As readers of this column might recall, over the last year or so I’ve written extensively on the topic of “peak oil.” Peak oil of course is the theory that the productive capacity of the world’s oil fields reached the practical limit. As recently as last year, while worldwide oil demand was approximately 87 million barrels per day, worldwide production was unable to climb much above 85 million barrels of oil per day. So as a result of that imbalance, we saw the oil markets explode upward in price to a peak of $147 per barrel.
But things have changed in recent months — not the least of which has been the collapse in the price of oil to under $60 per barrel. Gasoline is once again in the $2.50 range. Given that price decline, does that mean that the peak oil theory is baloney? I don’t think so. Worldwide oil production is still maxing out at roughly 85 million barrels of oil per day. The reason that oil prices have collapsed is not because of a discovery of new supply. The reason behind the price collapse is demand destruction. And that is not a good thing.
Let’s translate “demand destruction” into plain English. We’re in a recession. A nasty one. And it’s spreading globally. And just to make the story a bit more interesting, consider that it just might be deeper and last longer than many are currently expecting with an eventual recovery that may be tepid, at best.
Recall from my November 2008 column (“Our Own Bad Selves”) the chart showing the huge amount of debt that we Americans have piled on, particularly in recent years.
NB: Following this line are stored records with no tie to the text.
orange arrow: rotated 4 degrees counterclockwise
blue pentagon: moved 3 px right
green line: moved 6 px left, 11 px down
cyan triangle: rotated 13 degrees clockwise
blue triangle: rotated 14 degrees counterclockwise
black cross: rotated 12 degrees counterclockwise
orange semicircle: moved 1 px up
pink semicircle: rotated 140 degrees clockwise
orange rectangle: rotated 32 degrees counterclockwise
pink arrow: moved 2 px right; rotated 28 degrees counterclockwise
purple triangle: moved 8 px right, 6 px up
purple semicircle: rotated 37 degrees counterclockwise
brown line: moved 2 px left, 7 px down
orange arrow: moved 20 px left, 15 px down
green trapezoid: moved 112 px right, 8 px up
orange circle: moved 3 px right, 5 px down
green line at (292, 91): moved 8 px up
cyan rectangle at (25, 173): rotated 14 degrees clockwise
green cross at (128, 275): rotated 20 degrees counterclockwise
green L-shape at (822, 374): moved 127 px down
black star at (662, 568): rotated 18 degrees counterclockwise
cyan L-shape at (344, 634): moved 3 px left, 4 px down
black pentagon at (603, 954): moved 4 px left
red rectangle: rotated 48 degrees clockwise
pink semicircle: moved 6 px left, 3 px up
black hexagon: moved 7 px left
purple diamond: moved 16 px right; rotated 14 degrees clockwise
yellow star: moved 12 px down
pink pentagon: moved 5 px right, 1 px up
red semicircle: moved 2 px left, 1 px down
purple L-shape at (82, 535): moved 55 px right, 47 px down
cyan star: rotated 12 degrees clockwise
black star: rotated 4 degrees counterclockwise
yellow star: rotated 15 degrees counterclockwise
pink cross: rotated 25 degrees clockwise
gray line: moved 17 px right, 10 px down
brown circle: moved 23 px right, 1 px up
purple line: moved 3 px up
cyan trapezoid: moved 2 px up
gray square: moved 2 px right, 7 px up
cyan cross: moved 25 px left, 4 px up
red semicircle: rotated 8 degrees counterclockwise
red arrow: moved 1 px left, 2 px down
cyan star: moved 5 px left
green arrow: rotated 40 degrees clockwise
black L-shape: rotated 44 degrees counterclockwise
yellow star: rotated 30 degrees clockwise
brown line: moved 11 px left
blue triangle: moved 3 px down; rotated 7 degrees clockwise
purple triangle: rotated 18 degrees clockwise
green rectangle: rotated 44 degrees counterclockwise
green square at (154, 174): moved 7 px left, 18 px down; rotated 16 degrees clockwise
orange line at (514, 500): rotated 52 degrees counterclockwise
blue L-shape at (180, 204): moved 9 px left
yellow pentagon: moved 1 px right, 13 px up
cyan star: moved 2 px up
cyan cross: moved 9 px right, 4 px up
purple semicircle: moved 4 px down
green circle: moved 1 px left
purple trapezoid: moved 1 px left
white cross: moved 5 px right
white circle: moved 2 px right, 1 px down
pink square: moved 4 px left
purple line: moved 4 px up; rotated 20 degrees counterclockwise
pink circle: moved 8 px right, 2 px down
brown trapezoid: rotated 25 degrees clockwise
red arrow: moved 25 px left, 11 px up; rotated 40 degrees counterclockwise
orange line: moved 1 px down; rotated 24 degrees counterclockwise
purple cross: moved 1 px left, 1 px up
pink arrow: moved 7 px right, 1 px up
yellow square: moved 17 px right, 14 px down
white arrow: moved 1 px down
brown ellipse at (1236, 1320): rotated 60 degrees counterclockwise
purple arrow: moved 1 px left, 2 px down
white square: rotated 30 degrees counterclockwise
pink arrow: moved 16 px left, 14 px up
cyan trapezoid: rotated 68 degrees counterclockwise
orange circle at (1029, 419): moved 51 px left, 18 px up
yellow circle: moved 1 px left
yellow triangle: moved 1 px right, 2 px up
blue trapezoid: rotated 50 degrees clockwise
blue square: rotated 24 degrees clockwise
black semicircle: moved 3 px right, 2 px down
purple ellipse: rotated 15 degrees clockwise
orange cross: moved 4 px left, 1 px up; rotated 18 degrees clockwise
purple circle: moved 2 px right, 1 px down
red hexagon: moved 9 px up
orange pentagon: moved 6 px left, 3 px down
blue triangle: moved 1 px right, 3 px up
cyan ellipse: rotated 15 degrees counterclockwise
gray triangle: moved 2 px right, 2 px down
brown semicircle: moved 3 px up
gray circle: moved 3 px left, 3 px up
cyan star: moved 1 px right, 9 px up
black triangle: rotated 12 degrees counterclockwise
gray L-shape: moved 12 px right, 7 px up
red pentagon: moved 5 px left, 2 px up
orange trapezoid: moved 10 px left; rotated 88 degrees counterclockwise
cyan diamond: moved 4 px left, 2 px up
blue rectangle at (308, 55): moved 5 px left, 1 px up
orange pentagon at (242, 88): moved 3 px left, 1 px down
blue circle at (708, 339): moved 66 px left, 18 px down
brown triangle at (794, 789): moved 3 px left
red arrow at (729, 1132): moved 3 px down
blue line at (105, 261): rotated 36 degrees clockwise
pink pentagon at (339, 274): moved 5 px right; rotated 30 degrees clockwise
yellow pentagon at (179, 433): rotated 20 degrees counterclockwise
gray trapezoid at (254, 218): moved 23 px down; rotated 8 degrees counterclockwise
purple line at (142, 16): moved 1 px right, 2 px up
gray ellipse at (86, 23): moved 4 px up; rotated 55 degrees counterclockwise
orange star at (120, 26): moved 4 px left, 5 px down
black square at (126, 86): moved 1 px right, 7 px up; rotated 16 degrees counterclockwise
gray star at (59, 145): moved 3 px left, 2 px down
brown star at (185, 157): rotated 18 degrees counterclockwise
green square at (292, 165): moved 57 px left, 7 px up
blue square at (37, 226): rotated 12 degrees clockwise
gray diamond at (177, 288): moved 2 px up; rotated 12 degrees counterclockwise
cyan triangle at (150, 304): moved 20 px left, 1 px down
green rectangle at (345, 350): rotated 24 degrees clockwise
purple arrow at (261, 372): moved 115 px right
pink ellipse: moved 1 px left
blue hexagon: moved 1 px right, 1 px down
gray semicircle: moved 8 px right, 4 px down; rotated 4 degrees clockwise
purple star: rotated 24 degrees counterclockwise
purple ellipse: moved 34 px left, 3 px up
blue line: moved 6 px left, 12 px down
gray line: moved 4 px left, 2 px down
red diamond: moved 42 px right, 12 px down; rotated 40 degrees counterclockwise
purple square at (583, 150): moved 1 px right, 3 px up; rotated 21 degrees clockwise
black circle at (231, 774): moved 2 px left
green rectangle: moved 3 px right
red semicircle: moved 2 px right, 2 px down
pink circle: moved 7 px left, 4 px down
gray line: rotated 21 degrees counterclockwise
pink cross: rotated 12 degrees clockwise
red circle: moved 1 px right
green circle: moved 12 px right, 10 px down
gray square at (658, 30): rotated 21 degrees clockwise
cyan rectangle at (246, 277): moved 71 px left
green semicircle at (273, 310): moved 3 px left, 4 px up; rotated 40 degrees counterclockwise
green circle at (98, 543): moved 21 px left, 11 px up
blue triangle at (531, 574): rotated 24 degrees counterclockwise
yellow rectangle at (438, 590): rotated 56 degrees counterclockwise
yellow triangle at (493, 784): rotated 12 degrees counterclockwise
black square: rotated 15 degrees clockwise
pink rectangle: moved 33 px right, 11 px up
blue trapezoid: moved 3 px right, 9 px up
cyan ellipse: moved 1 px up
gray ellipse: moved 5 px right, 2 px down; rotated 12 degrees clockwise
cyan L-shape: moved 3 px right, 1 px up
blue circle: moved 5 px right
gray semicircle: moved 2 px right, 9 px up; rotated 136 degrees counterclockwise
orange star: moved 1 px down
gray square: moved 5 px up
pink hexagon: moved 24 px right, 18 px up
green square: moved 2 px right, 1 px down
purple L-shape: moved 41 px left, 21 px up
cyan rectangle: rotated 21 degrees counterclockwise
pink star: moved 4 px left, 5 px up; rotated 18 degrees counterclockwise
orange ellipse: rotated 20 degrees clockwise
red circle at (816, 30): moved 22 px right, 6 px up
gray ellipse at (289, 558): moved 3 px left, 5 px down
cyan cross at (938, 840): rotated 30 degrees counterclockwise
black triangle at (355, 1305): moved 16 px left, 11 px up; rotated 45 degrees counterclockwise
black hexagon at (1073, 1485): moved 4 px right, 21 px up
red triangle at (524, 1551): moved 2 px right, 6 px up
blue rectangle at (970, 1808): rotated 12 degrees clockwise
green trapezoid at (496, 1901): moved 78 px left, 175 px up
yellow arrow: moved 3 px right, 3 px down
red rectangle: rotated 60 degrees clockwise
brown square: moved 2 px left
As I pointed out, that borrowing is a large part of what kept the economy growing in the late 1990s and into 2007. In fact, it is the closing of that credit spigot that has, in large part, exacerbated the current economic downturn. Consider another set of data. Look carefully at the bar chart (courtesy of John Mauldin), which shows our country’s economic growth (GDP) over the last few years (blue). It also shows what our economic growth would have been absent the simulative effect of home equity cash withdrawals through mortgage refinancing (red).
Since 2000, GDP growth, as reported, has averaged nearly 3 percent. That’s terrific — not too hot, not too cold. That level of economic growth allows for corporate sales and profits to increase nicely (not to mention appreciating stock prices, too).
Now consider how our economy would have grown without the impetus of the mortgage equity withdrawals (that is, pulling cash out of your home to spend by monetizing your “equity” either through refinancing or adding a second mortgage). Rather that enjoying a 3 percent average GDP since 2000, GDP growth would have been only 0.5 percent. The difference is huge. Such an anemic rate of growth would affect everything in our economy. And not in a good way. Clearly, the ability to have used your home as a personal ATM and the spending of that cash gave a serious upward bump to our economy.
But that was then. This is now. The real estate and mortgage party is over. And it’s not likely to come back anytime soon.
Because of that, I suspect that the latter economic growth figure — 0.5 percent per year — more closely approximates our growth and recovery potential on the other side of this current financial mess, rather than the 3 percent or so we’ve more recently been accustomed too. In fact, until the entire debt structure that brought us here to the brink is cleaned up, it is highly likely that we will see, and will remain in, an anemic economy. I say this not to paint a gloomy picture but to consider circumstances as objectively as possible.
But even after considering that potential future scenario, take heart. Though it will take time, eventually the debt and credit mess will be cleaned up. We will get back to a more normal economic growth trajectory at some point once again.
So, getting back to oil, what does all of that mean? This, I think: So long as the economy is in the tank — as it is now — oil prices will likely remain soft. But remember this. Prices are down not because we’ve discovered new supply. We haven’t. Prices are down because demand is off.
When this economy eventually troughs and turns, growth will resume. And when that happens, global demand for oil will once again rise. When that does ultimately happen, don’t be surprised to see oil prices once again climb. Possibly to heights that will amaze.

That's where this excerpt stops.